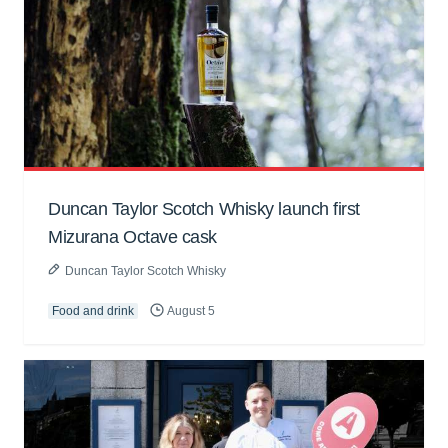
Duncan Taylor Scotch Whisky launch first
Mizurana Octave cask
Duncan Taylor Scotch Whisky
Food and drink
August 5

□ □ □ □ □ □ □

INSTRUCTIONS FOR THE TASK
Apart from the pictures, every line of the data above should be given again exactly.

ANSWER TO THE EXERCISE
Duncan Taylor Scotch Whisky launch first
Mizurana Octave cask
Duncan Taylor Scotch Whisky
Food and drink
August 5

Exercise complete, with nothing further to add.